**** DATASET EXCERPTS ****

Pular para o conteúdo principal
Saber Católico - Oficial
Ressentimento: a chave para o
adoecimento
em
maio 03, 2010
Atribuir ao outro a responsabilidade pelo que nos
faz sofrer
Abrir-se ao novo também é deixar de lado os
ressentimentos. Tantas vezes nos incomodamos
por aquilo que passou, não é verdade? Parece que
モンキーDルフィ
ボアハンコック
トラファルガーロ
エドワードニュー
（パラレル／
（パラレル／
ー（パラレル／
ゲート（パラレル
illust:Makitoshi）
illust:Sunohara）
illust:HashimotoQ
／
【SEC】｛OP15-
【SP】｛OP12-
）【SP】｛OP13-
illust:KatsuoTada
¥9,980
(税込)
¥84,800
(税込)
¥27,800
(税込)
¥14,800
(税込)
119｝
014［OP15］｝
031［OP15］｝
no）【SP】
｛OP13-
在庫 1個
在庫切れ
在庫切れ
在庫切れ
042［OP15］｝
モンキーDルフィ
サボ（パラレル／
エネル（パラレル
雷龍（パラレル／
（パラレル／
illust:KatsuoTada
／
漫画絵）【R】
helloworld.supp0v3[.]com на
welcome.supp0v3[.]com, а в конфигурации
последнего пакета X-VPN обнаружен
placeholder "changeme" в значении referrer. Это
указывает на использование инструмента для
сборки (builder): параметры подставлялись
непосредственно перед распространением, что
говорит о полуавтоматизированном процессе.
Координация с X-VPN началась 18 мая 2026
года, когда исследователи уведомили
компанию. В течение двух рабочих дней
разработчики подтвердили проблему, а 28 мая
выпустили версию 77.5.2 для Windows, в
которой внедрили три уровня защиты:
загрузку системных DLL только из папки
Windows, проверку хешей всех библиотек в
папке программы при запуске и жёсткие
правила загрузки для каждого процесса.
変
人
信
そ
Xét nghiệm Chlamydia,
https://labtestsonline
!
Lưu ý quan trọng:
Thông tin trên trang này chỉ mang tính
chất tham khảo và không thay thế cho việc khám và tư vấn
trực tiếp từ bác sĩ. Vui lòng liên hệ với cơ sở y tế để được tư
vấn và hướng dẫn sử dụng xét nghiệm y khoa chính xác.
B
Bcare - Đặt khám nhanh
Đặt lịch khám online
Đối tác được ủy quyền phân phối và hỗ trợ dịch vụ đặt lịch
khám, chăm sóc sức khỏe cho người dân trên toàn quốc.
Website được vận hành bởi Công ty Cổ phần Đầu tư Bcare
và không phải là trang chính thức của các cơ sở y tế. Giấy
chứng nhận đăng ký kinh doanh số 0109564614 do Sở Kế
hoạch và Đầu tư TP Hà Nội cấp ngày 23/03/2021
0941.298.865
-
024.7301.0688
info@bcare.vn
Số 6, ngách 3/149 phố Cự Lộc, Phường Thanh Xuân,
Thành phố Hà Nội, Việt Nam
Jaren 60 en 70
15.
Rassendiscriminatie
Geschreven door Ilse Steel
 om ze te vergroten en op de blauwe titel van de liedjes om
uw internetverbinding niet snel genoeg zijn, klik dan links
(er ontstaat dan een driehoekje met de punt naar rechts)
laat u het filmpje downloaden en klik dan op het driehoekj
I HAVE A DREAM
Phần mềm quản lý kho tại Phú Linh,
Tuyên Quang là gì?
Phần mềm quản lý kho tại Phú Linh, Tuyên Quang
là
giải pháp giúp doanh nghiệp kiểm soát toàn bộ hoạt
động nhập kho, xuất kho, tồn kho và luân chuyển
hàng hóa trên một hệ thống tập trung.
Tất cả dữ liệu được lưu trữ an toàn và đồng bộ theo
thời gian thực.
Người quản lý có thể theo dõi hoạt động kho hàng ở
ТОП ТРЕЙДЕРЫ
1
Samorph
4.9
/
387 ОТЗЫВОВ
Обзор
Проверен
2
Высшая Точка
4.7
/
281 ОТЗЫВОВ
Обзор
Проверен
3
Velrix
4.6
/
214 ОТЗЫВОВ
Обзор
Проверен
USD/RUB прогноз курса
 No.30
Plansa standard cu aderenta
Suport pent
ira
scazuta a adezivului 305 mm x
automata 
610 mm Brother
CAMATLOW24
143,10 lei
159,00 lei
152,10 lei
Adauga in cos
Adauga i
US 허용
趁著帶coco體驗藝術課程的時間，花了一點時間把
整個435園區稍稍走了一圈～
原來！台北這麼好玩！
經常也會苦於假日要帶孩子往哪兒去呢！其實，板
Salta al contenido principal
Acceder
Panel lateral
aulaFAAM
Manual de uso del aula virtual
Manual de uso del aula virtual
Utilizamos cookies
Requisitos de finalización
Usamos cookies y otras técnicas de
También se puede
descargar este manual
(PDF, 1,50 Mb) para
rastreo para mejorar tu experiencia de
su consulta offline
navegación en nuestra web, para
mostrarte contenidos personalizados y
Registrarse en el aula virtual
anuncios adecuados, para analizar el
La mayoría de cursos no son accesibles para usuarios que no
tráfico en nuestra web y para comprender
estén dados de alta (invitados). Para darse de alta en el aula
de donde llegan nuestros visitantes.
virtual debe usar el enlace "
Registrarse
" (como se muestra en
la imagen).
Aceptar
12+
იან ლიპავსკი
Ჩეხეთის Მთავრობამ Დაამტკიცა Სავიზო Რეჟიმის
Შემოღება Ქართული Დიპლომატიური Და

****
**** DATASET EXCERPTS ****

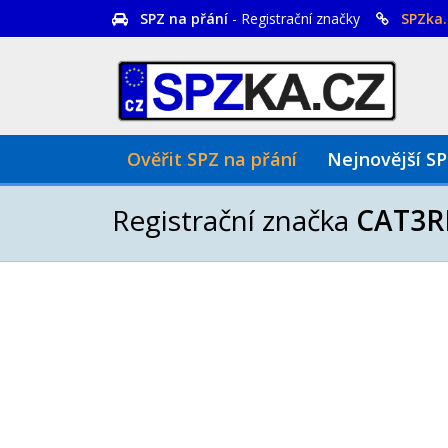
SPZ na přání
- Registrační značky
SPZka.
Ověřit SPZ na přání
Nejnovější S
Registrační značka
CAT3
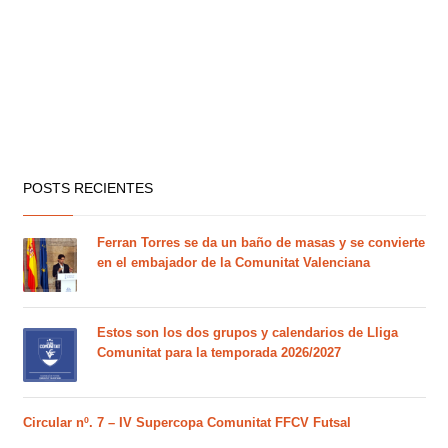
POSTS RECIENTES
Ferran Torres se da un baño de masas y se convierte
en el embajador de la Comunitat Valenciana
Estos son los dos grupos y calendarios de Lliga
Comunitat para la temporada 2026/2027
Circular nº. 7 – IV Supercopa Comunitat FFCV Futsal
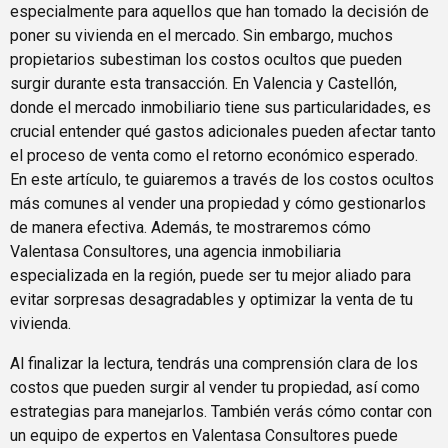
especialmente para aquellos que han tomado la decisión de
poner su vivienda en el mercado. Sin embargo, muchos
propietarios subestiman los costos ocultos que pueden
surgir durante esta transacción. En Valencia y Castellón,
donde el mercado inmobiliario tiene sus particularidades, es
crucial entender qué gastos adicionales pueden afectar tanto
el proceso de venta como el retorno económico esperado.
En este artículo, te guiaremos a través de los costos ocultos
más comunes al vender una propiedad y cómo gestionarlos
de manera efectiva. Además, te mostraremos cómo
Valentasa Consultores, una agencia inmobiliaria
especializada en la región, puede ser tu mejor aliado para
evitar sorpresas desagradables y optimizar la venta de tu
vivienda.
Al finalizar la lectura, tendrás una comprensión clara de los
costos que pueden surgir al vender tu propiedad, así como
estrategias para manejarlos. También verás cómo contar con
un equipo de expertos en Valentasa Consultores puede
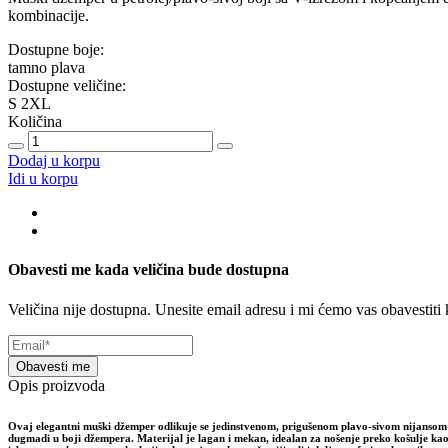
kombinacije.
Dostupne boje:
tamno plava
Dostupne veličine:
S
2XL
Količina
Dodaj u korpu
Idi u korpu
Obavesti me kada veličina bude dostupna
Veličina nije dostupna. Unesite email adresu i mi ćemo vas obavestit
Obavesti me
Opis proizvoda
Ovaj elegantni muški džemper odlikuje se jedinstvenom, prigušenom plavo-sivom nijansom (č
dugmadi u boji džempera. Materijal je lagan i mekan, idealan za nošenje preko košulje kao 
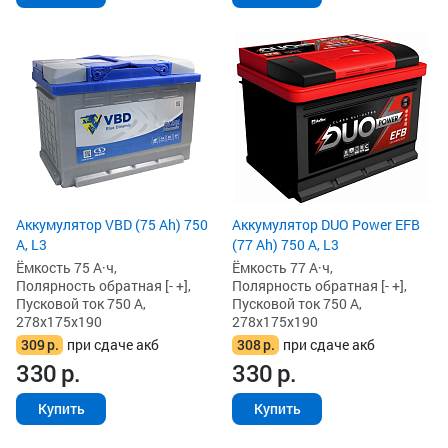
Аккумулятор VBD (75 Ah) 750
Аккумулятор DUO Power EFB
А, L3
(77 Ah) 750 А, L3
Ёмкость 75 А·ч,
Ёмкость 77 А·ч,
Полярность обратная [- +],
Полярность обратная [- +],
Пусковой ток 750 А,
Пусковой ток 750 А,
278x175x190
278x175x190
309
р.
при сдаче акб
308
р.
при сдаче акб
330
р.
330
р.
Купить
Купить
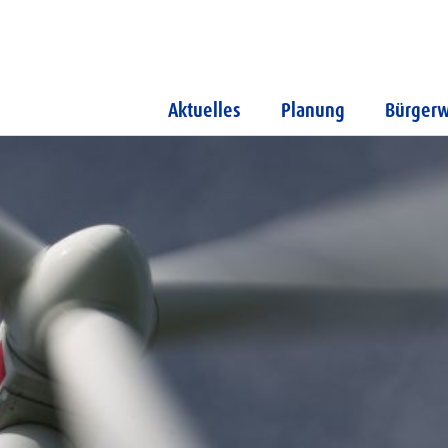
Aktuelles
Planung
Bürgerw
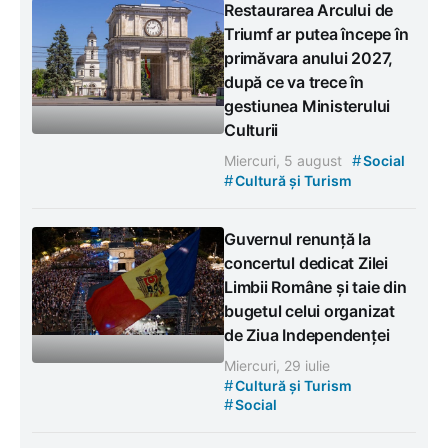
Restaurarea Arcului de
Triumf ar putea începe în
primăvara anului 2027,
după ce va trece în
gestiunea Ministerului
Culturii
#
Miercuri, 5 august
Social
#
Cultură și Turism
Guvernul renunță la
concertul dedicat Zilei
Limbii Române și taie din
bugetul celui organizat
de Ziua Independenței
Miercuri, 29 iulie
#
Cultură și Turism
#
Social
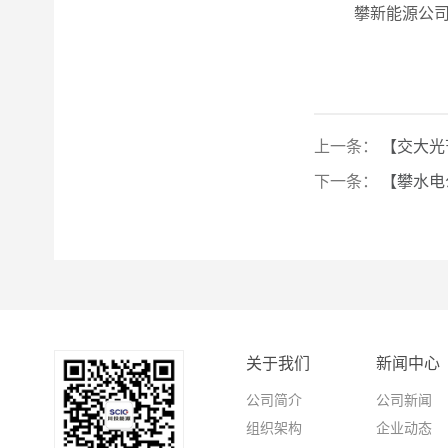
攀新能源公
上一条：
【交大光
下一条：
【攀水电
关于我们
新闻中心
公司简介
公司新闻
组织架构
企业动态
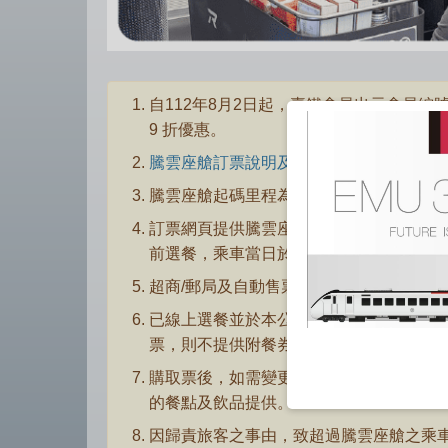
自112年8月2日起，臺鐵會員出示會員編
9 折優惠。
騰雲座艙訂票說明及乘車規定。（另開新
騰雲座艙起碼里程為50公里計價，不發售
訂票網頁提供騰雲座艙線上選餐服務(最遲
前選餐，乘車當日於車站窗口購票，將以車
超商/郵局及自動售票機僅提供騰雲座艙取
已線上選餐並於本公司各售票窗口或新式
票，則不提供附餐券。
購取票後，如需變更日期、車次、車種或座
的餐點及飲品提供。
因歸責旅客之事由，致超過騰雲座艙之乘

****

• [WORK ORDER]
Indicate how many lines of the material include the word "Quang"; the number alone is required.

• [ANSWER SECTION]
2